The recruits face challenges in the field
that require them to not only leverage superior
technology to achieve the client's goals,
but also to apply project management and
people skills learned through their ongoing
training with Schlumberger.
Because
they travel so much, work peculiar hours,
and organize their personal lives differently
than most, field engineers live what can
definitely be termed a dynamic lifestyle.
In the past,
the Schlumberger Oilfield Services recruiting
office had sent second-round interview candidates
to actual job sites to give serious interviewees
a chance to see what the work entails and
the conditions under which the work takes
place.
"Because
taking candidates to the rig can be such
a costly exercise in terms of time and money,
coupled with increasingly stringent Quality,
Health, Safety & Environment standards,
we entertained the idea of bringing the
rig to them," says recruiter Sarah
Cruddas.
"Although
our attrition rates are well below the oilfield
services industry average, some candidates
that we consider hiring can still be surprised
by the lifestyle changes they will have
to face.
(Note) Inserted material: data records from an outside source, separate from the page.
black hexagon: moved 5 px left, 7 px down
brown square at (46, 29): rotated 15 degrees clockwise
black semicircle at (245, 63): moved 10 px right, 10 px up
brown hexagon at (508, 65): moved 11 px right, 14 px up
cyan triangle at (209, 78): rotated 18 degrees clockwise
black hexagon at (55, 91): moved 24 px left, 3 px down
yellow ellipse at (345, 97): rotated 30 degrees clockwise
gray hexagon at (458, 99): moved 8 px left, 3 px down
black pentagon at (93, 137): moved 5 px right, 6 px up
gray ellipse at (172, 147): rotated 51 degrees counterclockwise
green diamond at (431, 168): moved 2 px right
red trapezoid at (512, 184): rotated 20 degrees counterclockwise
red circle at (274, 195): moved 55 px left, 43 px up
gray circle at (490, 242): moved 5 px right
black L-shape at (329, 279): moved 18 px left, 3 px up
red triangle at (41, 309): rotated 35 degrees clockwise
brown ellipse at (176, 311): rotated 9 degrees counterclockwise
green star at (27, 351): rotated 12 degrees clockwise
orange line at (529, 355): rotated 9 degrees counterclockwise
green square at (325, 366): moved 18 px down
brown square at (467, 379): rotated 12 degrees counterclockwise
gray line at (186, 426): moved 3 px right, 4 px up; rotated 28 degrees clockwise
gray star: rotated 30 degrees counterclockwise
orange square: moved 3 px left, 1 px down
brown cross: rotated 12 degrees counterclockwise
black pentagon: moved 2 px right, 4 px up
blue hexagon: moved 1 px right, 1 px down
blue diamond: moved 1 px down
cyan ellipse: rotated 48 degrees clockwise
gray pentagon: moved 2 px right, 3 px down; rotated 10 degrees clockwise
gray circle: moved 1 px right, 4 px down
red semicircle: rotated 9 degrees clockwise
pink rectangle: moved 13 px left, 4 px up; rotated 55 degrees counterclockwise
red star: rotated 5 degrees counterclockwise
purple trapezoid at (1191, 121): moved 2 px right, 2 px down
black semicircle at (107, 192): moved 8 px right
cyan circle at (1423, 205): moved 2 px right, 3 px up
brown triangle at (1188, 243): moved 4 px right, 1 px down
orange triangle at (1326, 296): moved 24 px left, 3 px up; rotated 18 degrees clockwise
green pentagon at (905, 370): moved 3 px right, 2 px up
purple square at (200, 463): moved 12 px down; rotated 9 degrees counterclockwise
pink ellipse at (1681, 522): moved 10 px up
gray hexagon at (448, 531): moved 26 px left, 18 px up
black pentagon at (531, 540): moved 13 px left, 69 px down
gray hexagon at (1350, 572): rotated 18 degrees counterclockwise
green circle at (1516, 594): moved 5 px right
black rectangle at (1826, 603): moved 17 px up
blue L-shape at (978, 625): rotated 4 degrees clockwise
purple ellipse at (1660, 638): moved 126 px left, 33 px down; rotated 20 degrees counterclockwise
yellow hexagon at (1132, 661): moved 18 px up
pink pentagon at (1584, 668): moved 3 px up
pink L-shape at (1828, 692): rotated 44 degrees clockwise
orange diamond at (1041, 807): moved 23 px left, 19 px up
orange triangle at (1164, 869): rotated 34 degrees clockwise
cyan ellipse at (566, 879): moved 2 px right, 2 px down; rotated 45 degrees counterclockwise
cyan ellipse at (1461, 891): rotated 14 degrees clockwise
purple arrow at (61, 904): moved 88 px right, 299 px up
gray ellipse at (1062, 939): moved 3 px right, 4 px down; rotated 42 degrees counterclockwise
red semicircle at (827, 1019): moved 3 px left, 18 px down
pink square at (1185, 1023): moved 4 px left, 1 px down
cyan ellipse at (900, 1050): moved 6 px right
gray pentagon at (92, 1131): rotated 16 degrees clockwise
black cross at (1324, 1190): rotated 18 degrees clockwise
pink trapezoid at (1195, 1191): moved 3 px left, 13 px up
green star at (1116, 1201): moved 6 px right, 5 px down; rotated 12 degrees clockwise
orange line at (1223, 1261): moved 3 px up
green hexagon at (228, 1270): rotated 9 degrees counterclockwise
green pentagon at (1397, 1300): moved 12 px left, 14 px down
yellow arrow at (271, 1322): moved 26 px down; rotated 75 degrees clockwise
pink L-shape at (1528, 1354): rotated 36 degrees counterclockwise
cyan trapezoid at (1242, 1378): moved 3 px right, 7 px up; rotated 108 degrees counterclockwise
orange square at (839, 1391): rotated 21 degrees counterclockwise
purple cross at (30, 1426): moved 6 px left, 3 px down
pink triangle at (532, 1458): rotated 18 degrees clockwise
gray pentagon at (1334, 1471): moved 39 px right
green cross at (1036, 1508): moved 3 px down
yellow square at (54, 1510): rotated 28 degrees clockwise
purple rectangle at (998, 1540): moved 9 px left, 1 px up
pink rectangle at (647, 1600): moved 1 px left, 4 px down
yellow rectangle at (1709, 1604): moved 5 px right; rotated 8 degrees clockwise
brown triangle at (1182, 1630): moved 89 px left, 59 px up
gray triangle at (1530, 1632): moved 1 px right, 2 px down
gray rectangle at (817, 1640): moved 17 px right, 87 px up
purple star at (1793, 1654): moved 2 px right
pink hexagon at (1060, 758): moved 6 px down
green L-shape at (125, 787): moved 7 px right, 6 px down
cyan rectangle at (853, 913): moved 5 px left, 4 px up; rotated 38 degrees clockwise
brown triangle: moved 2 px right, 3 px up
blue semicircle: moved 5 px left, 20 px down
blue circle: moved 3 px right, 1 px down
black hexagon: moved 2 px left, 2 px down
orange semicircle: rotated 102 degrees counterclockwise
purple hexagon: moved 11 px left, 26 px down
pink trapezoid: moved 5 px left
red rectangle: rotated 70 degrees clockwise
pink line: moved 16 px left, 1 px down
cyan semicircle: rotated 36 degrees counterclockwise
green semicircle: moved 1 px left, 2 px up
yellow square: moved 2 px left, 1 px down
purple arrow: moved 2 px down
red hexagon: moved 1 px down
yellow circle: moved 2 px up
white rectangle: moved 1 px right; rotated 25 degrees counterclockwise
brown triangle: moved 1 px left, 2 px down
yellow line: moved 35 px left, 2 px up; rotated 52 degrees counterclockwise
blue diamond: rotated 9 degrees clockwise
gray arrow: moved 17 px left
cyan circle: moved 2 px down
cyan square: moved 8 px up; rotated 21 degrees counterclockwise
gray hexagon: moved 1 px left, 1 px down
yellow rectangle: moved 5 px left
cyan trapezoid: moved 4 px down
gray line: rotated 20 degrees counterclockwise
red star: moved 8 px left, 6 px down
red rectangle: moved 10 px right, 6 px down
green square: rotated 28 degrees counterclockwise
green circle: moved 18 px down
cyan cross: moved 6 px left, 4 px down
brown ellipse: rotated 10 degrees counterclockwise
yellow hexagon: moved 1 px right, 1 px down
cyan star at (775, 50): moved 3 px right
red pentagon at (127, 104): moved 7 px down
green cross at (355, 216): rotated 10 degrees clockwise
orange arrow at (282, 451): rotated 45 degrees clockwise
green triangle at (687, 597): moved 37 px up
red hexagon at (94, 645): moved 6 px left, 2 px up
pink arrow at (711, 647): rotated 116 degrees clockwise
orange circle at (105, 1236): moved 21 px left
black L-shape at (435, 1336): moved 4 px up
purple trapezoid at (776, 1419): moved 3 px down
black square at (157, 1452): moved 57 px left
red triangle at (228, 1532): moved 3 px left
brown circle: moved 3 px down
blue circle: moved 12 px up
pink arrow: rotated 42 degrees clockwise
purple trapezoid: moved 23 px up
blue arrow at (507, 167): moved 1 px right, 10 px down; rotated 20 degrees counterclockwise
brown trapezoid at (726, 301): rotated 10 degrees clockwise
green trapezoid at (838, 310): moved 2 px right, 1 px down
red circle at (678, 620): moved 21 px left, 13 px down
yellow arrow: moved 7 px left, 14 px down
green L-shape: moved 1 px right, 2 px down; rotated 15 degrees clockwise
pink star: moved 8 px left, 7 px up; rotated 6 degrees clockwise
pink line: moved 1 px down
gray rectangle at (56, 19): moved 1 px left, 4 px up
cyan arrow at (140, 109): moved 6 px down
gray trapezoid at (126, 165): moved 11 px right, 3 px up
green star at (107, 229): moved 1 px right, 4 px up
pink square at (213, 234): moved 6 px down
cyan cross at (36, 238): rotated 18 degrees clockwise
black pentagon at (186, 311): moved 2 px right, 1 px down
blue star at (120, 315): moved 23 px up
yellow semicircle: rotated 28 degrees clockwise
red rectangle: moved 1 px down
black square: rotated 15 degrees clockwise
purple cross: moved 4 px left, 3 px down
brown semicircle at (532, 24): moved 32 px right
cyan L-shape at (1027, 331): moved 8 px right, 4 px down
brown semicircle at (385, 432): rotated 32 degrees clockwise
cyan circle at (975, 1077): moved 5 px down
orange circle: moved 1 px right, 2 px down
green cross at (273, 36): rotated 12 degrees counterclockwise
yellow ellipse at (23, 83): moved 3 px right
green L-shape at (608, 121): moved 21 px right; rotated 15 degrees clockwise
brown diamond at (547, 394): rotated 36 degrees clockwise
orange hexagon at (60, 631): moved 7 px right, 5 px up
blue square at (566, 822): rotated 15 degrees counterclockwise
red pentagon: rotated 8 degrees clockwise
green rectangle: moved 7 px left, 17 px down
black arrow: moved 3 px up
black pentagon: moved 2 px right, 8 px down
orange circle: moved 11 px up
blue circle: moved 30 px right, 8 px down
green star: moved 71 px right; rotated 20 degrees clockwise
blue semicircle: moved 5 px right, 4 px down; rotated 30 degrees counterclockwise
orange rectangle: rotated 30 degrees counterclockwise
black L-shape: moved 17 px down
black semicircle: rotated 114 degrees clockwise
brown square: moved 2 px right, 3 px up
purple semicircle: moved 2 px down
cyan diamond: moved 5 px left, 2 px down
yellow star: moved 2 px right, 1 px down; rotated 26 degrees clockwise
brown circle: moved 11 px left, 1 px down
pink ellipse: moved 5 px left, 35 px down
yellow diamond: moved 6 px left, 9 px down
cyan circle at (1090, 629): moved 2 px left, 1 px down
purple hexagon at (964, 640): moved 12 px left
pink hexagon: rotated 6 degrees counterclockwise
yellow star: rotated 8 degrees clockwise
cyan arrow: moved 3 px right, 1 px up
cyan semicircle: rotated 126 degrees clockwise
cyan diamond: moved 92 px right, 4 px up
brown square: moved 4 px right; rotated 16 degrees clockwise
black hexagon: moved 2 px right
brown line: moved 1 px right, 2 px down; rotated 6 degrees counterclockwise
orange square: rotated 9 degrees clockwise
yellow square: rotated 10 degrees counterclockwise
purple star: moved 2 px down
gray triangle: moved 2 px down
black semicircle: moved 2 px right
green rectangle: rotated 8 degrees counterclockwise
Interestingly, 30 percent of the
Schlumberger field workforce is made up
of women and the rate of attrition for this
group is minimal."
For Cruddas,
the solution became obvious: "We needed
to show the reality of being a field engineer
to our job candidates. We couldn't always
bring our candidates to the oil rig, so
we decided to bring the oil rig to them."
After
teaming up with director and writer John
Girard and Invision Media Communications,
a full-service film, video, and animation
company in East Orange, NJ, Schlumberger
decided that it needed a realistic documentary
for its field engineering candidates. And
being leading-edge technology companies,
Schlumberger and Invision also decided the
30-minute documentary, titled Life in the
Field, would be mostly filmed with digital
high-definition cameras, pumped up with
Dolby Surround Sound", and stored not
on the industry-standard VHS format but
on DVD.
"We
decided to take our recruiting video to
the next level in high-definition DVD to
really capture Life in the Field,"
says Cruddas.
To make Life
in the Field, Invision Media Communications
knew it was facing a rugged and demanding
test not only of themselves but also of
their field equipment. The travel itinerary
that Schlumberger presented to the Invision
film crew had them traveling almost nonstop
to some of the world's remote areas. By
necessity, their equipment had to be durable
and reliable. When you're at an oil well
in a remote desert section of Texas or aboard
a seismic vessel more than two hours helicopter
flight off the Gulf of Mexico, equipment
failure is not an option. Understandably,
when the Invision Media Communications staff
put together its list of camera equipment,
it chose Sony hardware.
THE SCHLUMBERGER
PROFILE
Founded in 1927 by Conrad (a physicist)
and Marcel (an engineer) Schlumberger, the
company revolutionized the oil industry
with an electrical wireline logging technique.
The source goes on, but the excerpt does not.